[Page images and extracted text]
--
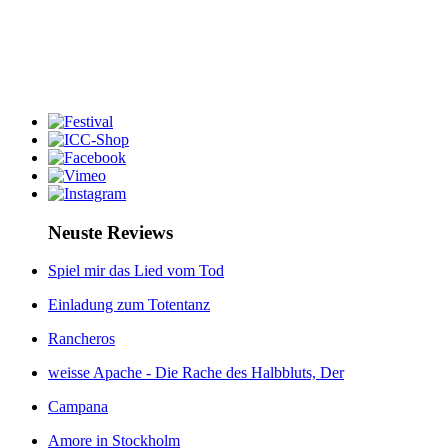
Neuste Reviews
Spiel mir das Lied vom Tod
Einladung zum Totentanz
Rancheros
weisse Apache - Die Rache des Halbbluts, Der
Campana
Amore in Stockholm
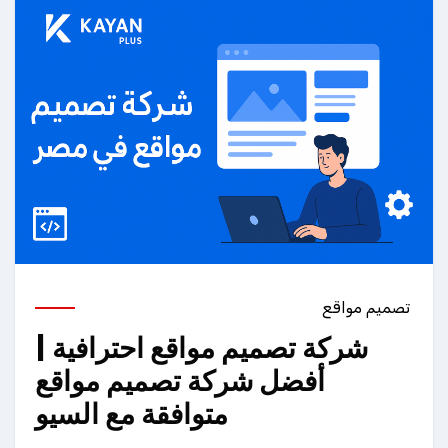
تصميم مواقع
شركة تصميم مواقع احترافية |
أفضل شركة تصميم مواقع
متوافقة مع السيو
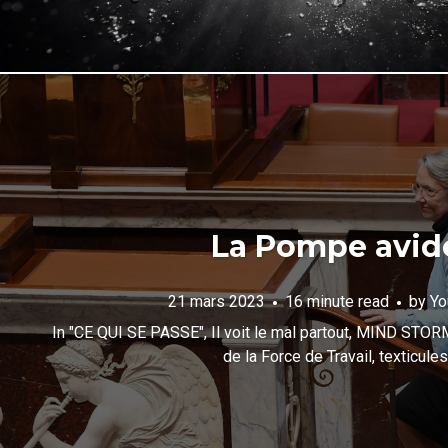
La Pompe avid
21 mars 2023
16 minute read
by
Yo
In
"CE QUI SE PASSE"
,
Il voit le mal partout
,
MIND STOR
de la Force de Travail
,
texticules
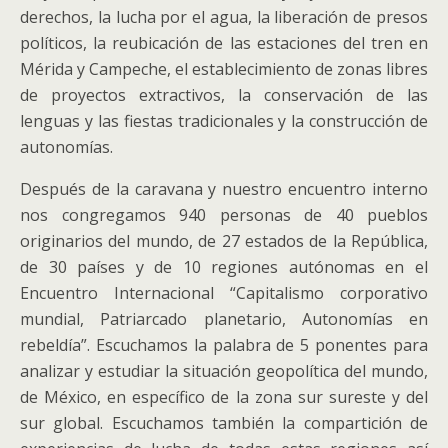
derechos, la lucha por el agua, la liberación de presos
políticos, la reubicación de las estaciones del tren en
Mérida y Campeche, el establecimiento de zonas libres
de proyectos extractivos, la conservación de las
lenguas y las fiestas tradicionales y la construcción de
autonomías.
Después de la caravana y nuestro encuentro interno
nos congregamos 940 personas de 40 pueblos
originarios del mundo, de 27 estados de la República,
de 30 países y de 10 regiones autónomas en el
Encuentro Internacional “Capitalismo corporativo
mundial, Patriarcado planetario, Autonomías en
rebeldía”. Escuchamos la palabra de 5 ponentes para
analizar y estudiar la situación geopolítica del mundo,
de México, en específico de la zona sur sureste y del
sur global. Escuchamos también la compartición de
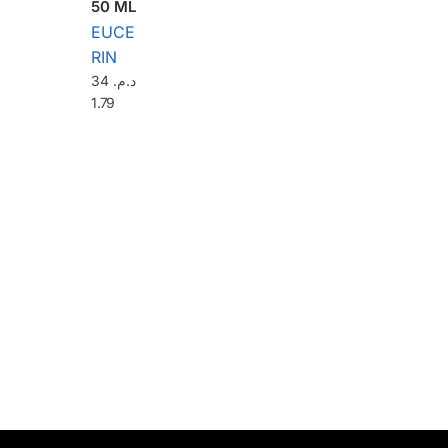
50 ML
EUCE
RIN
34
د.م.
1.79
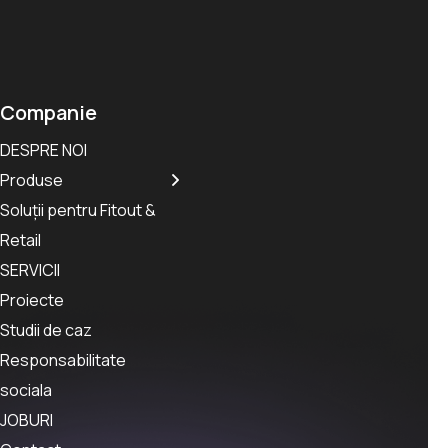
Companie
DESPRE NOI
Produse
Soluții pentru Fitout &
Retail
SERVICII
Proiecte
Studii de caz
Responsabilitate
sociala
JOBURI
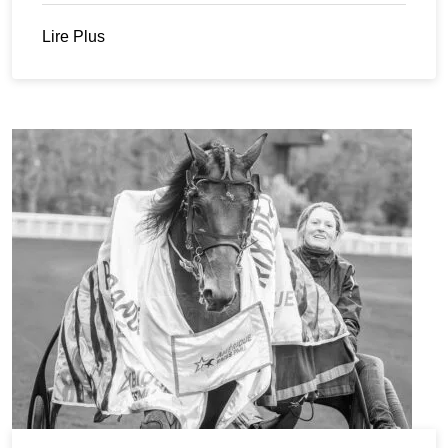
Lire Plus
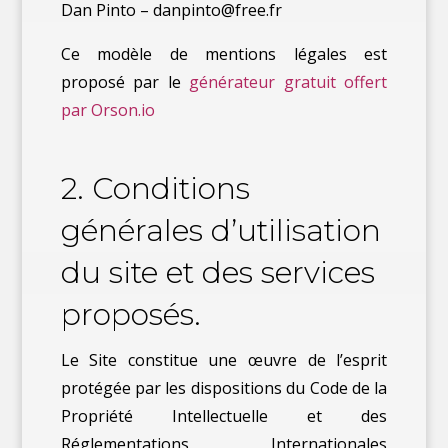
Dan Pinto – danpinto@free.fr
Ce modèle de mentions légales est
proposé par le
générateur gratuit offert
par Orson.io
2. Conditions
générales d’utilisation
du site et des services
proposés.
Le Site constitue une œuvre de l’esprit
protégée par les dispositions du Code de la
Propriété Intellectuelle et des
Réglementations Internationales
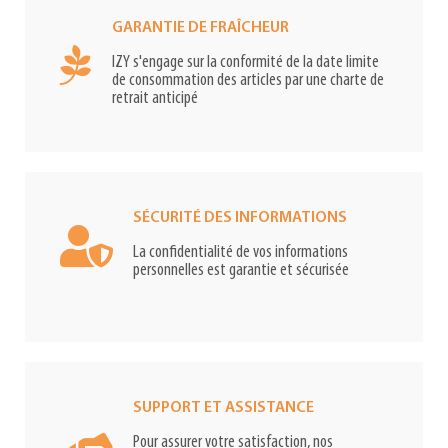
GARANTIE DE FRAÎCHEUR
IZY s'engage sur la conformité de la date limite
de consommation des articles par une charte de
retrait anticipé
SÉCURITÉ DES INFORMATIONS
La confidentialité de vos informations
personnelles est garantie et sécurisée
SUPPORT ET ASSISTANCE
Pour assurer votre satisfaction, nos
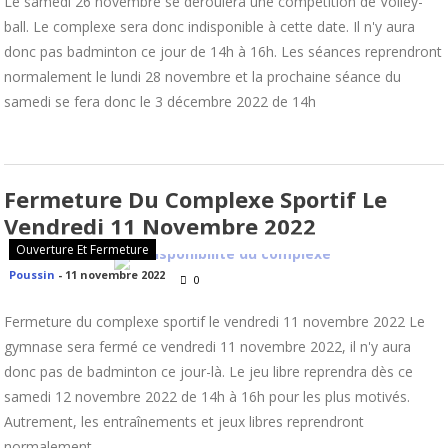
Le samedi 26 novembre se déroulera une compétition de Volley-
ball. Le complexe sera donc indisponible à cette date. Il n'y aura
donc pas badminton ce jour de 14h à 16h. Les séances reprendront
normalement le lundi 28 novembre et la prochaine séance du
samedi se fera donc le 3 décembre 2022 de 14h
Fermeture Du Complexe Sportif Le
Vendredi 11 Novembre 2022
Ouverture Et Fermeture
Poussin
-
11 novembre 2022
0
Fermeture du complexe sportif le vendredi 11 novembre 2022 Le
gymnase sera fermé ce vendredi 11 novembre 2022, il n'y aura
donc pas de badminton ce jour-là. Le jeu libre reprendra dès ce
samedi 12 novembre 2022 de 14h à 16h pour les plus motivés.
Autrement, les entraînements et jeux libres reprendront
normalement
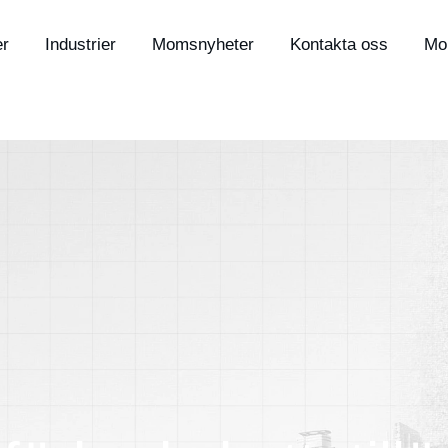
er
Industrier
Momsnyheter
Kontakta oss
Mo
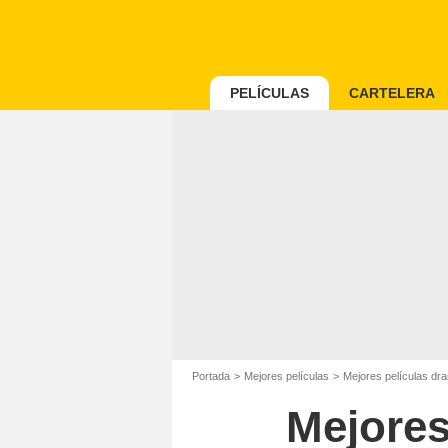
PELÍCULAS
CARTELERA
Portada
Mejores películas
Mejores películas dr
Mejores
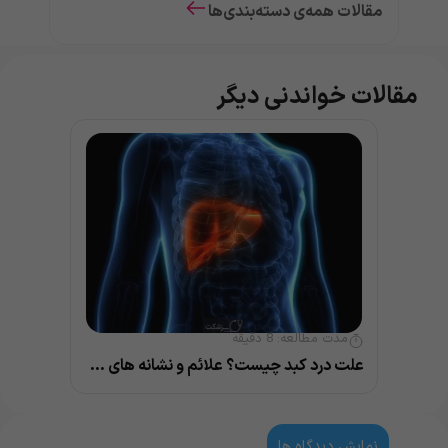
مقالات همه‌ی دسته‌بندی‌ها
مقالات خواندنی دیگر
مدت مطالعه:
8
دقیقه
علت درد کبد چیست؟ علائم و نشانه های مهم بیماری کبد
نمایش دیدگاه ها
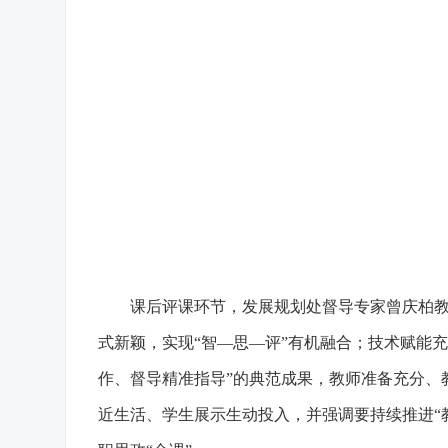
课后评课环节，发展规划处督导专家曾庆柏教授
式新颖，实现“智—思—评”有机融合；技术赋能
作、督导精准指导”的典范成果，教师准备充分、
近生活、学生展示生动投入，并强调要持续推进“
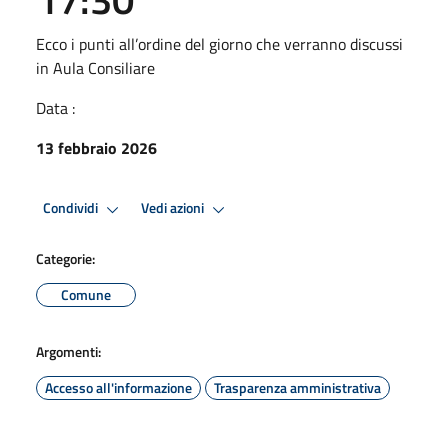
Ecco i punti all’ordine del giorno che verranno discussi
in Aula Consiliare
Data :
13 febbraio 2026
Condividi
Vedi azioni
Categorie:
Comune
Argomenti:
Accesso all'informazione
Trasparenza amministrativa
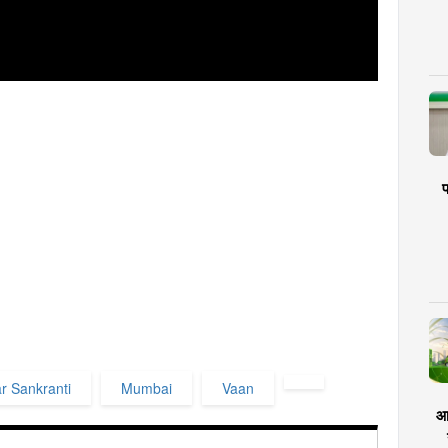
प
r Sankranti
Mumbai
Vaan
आर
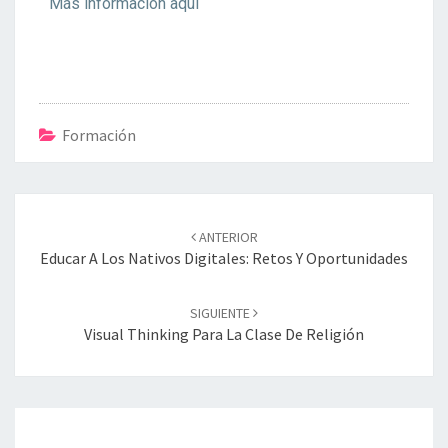
Más información aquí
Formación
ANTERIOR
Educar A Los Nativos Digitales: Retos Y Oportunidades
SIGUIENTE
Visual Thinking Para La Clase De Religión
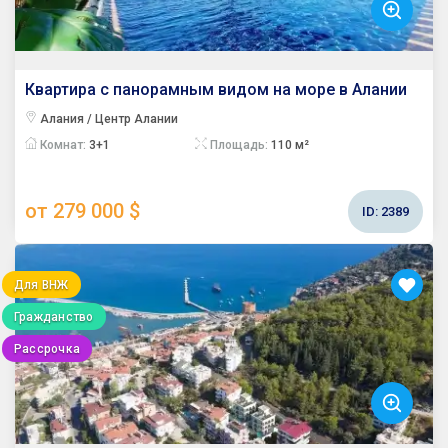
Квартира с панорамным видом на море в Алании
Алания / Центр Алании
Комнат:
3+1
Площадь:
110 м²
от 279 000 $
ID:
2389
Для ВНЖ
Гражданство
Рассрочка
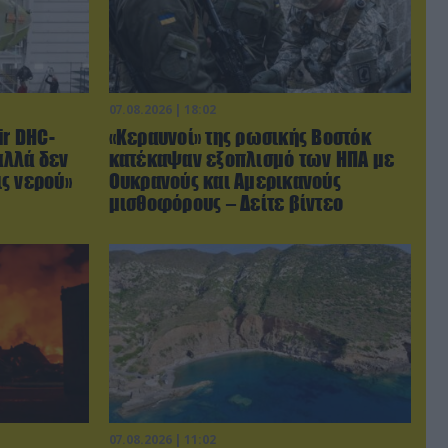
07.08.2026 | 18:02
ir DHC-
«Κεραυνοί» της ρωσικής Βοστόκ
αλλά δεν
κατέκαψαν εξοπλισμό των ΗΠΑ με
ς νερού»
Ουκρανούς και Αμερικανούς
μισθοφόρους – Δείτε βίντεο
07.08.2026 | 11:02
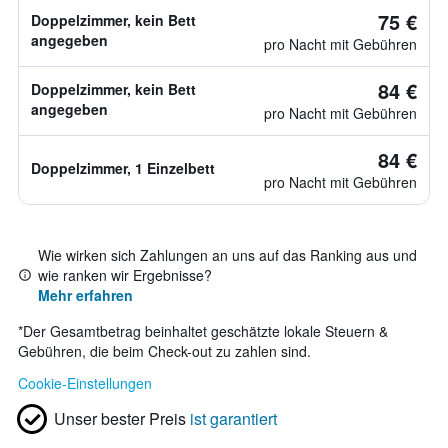
75 €
Doppelzimmer, kein Bett
angegeben
pro Nacht mit Gebühren
84 €
Doppelzimmer, kein Bett
angegeben
pro Nacht mit Gebühren
84 €
Doppelzimmer, 1 Einzelbett
pro Nacht mit Gebühren
Wie wirken sich Zahlungen an uns auf das Ranking aus und
wie ranken wir Ergebnisse?
Mehr erfahren
*
Der Gesamtbetrag beinhaltet geschätzte lokale Steuern &
Gebühren, die beim Check-out zu zahlen sind.
Cookie-Einstellungen
Unser bester Preis
ist garantiert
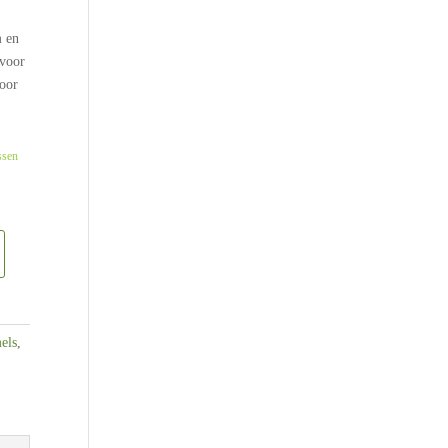
m en
rvoor
door
ssen
els
,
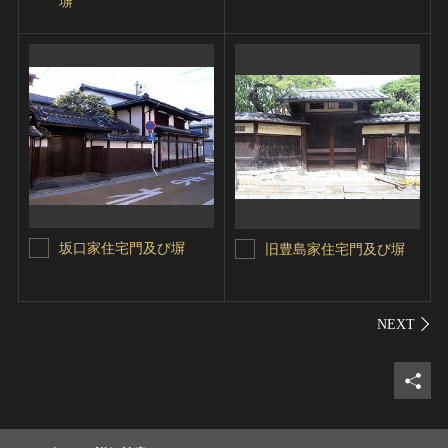
塀
坂口家住宅門及び塀
旧豊島家住宅門及び塀
シェ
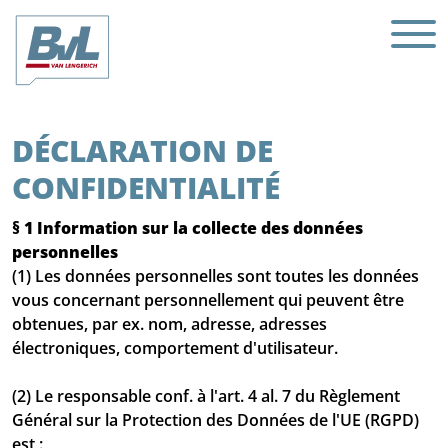
DÉCLARATION DE
CONFIDENTIALITÉ
§ 1 Information sur la collecte des données
personnelles
(1) Les données personnelles sont toutes les données
vous concernant personnellement qui peuvent être
obtenues, par ex. nom, adresse, adresses
électroniques, comportement d'utilisateur.
(2) Le responsable conf. à l'art. 4 al. 7 du Règlement
Général sur la Protection des Données de l'UE (RGPD)
est :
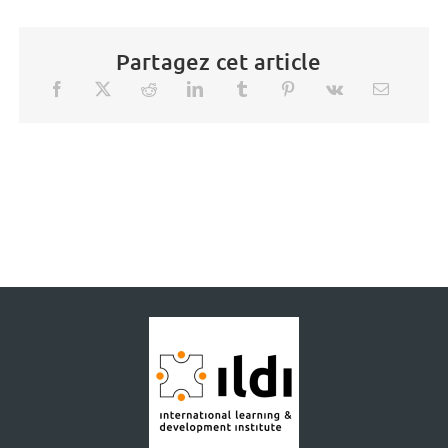
Partagez cet article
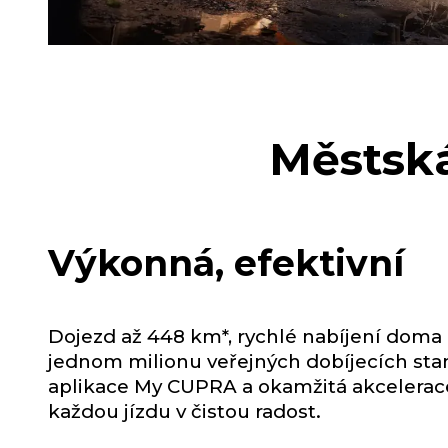
Městská
Výkonná, efektivní
Dojezd až 448 km*, rychlé nabíjení doma
jednom milionu veřejných dobíjecích sta
aplikace My CUPRA a okamžitá akcelerac
každou jízdu v čistou radost.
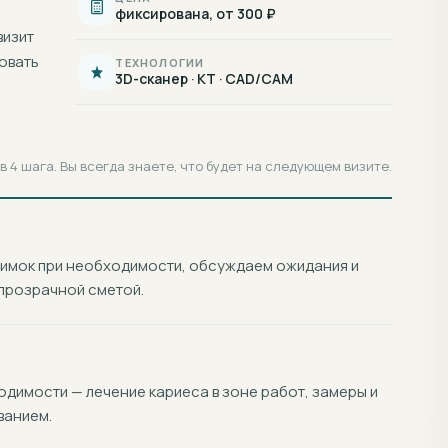
фиксирована, от 300 ₽
визит
овать
ТЕХНОЛОГИИ
3D-сканер · КТ · CAD/CAM
 4 шага. Вы всегда знаете, что будет на следующем визите.
нимок при необходимости, обсуждаем ожидания и
прозрачной сметой.
димости — лечение кариеса в зоне работ, замеры и
ванием.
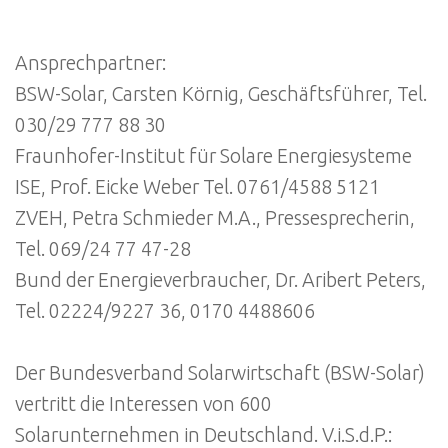
Ansprechpartner:
BSW-Solar, Carsten Körnig, Geschäftsführer, Tel.
030/29 777 88 30
Fraunhofer-Institut für Solare Energiesysteme
ISE, Prof. Eicke Weber Tel. 0761/4588 5121
ZVEH, Petra Schmieder M.A., Pressesprecherin,
Tel. 069/24 77 47-28
Bund der Energieverbraucher, Dr. Aribert Peters,
Tel. 02224/9227 36, 0170 4488606
Der Bundesverband Solarwirtschaft (BSW-Solar)
vertritt die Interessen von 600
Solarunternehmen in Deutschland. V.i.S.d.P.:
--
[TRY IT]
Every record must be returned exactly. Leave its pictures out.

[WRITTEN ANSWER]
Neuste Reviews
Spiel mir das Lied vom Tod
Einladung zum Totentanz
Rancheros
weisse Apache - Die Rache des Halbbluts, Der
Campana
Amore in Stockholm
تصميم مواقع
شركة تصميم مواقع احترافية |
أفضل شركة تصميم مواقع
متوافقة مع السيو
La Pompe avid
21 mars 2023
16 minute read
by
Yo
In
"CE QUI SE PASSE"
,
Il voit le mal partout
,
MIND STOR
de la Force de Travail
,
texticules
derechos, la lucha por el agua, la liberación de presos
políticos, la reubicación de las estaciones del tren en
Mérida y Campeche, el establecimiento de zonas libres
de proyectos extractivos, la conservación de las
lenguas y las fiestas tradicionales y la construcción de
autonomías.
Después de la caravana y nuestro encuentro interno
nos congregamos 940 personas de 40 pueblos
originarios del mundo, de 27 estados de la República,
de 30 países y de 10 regiones autónomas en el
Encuentro Internacional “Capitalismo corporativo
mundial, Patriarcado planetario, Autonomías en
rebeldía”. Escuchamos la palabra de 5 ponentes para
analizar y estudiar la situación geopolítica del mundo,
de México, en específico de la zona sur sureste y del
sur global. Escuchamos también la compartición de
50 ML
EUCE
RIN
34
د.م.
1.79
Companie
DESPRE NOI
Produse
Soluții pentru Fitout &
Retail
SERVICII
Proiecte
Studii de caz
Responsabilitate
sociala
JOBURI
Lire Plus
Dan Pinto – danpinto@free.fr
Ce modèle de mentions légales est
proposé par le
générateur gratuit offert
par Orson.io
2. Conditions
générales d’utilisation
du site et des services
proposés.
Le Site constitue une œuvre de l’esprit
protégée par les dispositions du Code de la
Propriété Intellectuelle et des
Réglementations Internationales
GARANTIE DE FRAÎCHEUR
IZY s'engage sur la conformité de la date limite
de consommation des articles par une charte de
retrait anticipé
SÉCURITÉ DES INFORMATIONS
La confidentialité de vos informations
personnelles est garantie et sécurisée
SUPPORT ET ASSISTANCE
Pour assurer votre satisfaction, nos
Le samedi 26 novembre se déroulera une compétition de Volley-
ball. Le complexe sera donc indisponible à cette date. Il n'y aura
donc pas badminton ce jour de 14h à 16h. Les séances reprendront
normalement le lundi 28 novembre et la prochaine séance du
samedi se fera donc le 3 décembre 2022 de 14h
Fermeture Du Complexe Sportif Le
Vendredi 11 Novembre 2022
Ouverture Et Fermeture
Poussin
-
11 novembre 2022
0
Fermeture du complexe sportif le vendredi 11 novembre 2022 Le
gymnase sera fermé ce vendredi 11 novembre 2022, il n'y aura
donc pas de badminton ce jour-là. Le jeu libre reprendra dès ce
samedi 12 novembre 2022 de 14h à 16h pour les plus motivés.
Autrement, les entraînements et jeux libres reprendront
normalement
er
Industrier
Momsnyheter
Kontakta oss
Mo
PELÍCULAS
CARTELERA
Portada
Mejores películas
Mejores películas dr
Mejores
مقالات همه‌ی دسته‌بندی‌ها
مقالات خواندنی دیگر
مدت مطالعه:
8
دقیقه
علت درد کبد چیست؟ علائم و نشانه های مهم بیماری کبد
نمایش دیدگاه ها
课后评课环节，发展规划处督导专家曾庆柏教授
式新颖，实现“智—思—评”有机融合；技术赋能
作、督导精准指导”的典范成果，教师准备充分、
近生活、学生展示生动投入，并强调要持续推进“
Ecco i punti all’ordine del giorno che verranno discussi
in Aula Consiliare
Data :
13 febbraio 2026
Condividi
Vedi azioni
Categorie:
Comune
Argomenti:
Accesso all'informazione
Trasparenza amministrativa
प
r Sankranti
Mumbai
Vaan
आर
Más información aquí
Formación
ANTERIOR
Educar A Los Nativos Digitales: Retos Y Oportunidades
SIGUIENTE
Visual Thinking Para La Clase De Religión
Квартира с панорамным видом на море в Алании
Алания / Центр Алании
Комнат:
3+1
Площадь:
110 м²
от 279 000 $
ID:
2389
Для ВНЖ
Гражданство
Рассрочка
07.08.2026 | 18:02
ir DHC-
«Κεραυνοί» της ρωσικής Βοστόκ
αλλά δεν
κατέκαψαν εξοπλισμό των ΗΠΑ με
ς νερού»
Ουκρανούς και Αμερικανούς
μισθοφόρους – Δείτε βίντεο
07.08.2026 | 11:02
75 €
Doppelzimmer, kein Bett
angegeben
pro Nacht mit Gebühren
84 €
Doppelzimmer, kein Bett
angegeben
pro Nacht mit Gebühren
84 €
Doppelzimmer, 1 Einzelbett
pro Nacht mit Gebühren
Wie wirken sich Zahlungen an uns auf das Ranking aus und
wie ranken wir Ergebnisse?
Mehr erfahren
*
Der Gesamtbetrag beinhaltet geschätzte lokale Steuern &
Gebühren, die beim Check-out zu zahlen sind.
Cookie-Einstellungen
Unser bester Preis
ist garantiert
m en
rvoor
door
ssen
els
,
塀
坂口家住宅門及び塀
旧豊島家住宅門及び塀
シェ
DÉCLARATION DE
CONFIDENTIALITÉ
§ 1 Information sur la collecte des données
personnelles
(1) Les données personnelles sont toutes les données
vous concernant personnellement qui peuvent être
obtenues, par ex. nom, adresse, adresses
électroniques, comportement d'utilisateur.
(2) Le responsable conf. à l'art. 4 al. 7 du Règlement
Général sur la Protection des Données de l'UE (RGPD)
est :
Partagez cet article
Městská
Výkonná, efektivní
Dojezd až 448 km*, rychlé nabíjení doma
jednom milionu veřejných dobíjecích sta
aplikace My CUPRA a okamžitá akcelerac
každou jízdu v čistou radost.
фиксирована, от 300 ₽
визит
овать
ТЕХНОЛОГИИ
3D-сканер · КТ · CAD/CAM
 4 шага. Вы всегда знаете, что будет на следующем визите.
нимок при необходимости, обсуждаем ожидания и
прозрачной сметой.
димости — лечение кариеса в зоне работ, замеры и
ванием.
Ansprechpartner:
BSW-Solar, Carsten Körnig, Geschäftsführer, Tel.
030/29 777 88 30
Fraunhofer-Institut für Solare Energiesysteme
ISE, Prof. Eicke Weber Tel. 0761/4588 5121
ZVEH, Petra Schmieder M.A., Pressesprecherin,
Tel. 069/24 77 47-28
Bund der Energieverbraucher, Dr. Aribert Peters,
Tel. 02224/9227 36, 0170 4488606
Der Bundesverband Solarwirtschaft (BSW-Solar)
vertritt die Interessen von 600
Solarunternehmen in Deutschland. V.i.S.d.P.:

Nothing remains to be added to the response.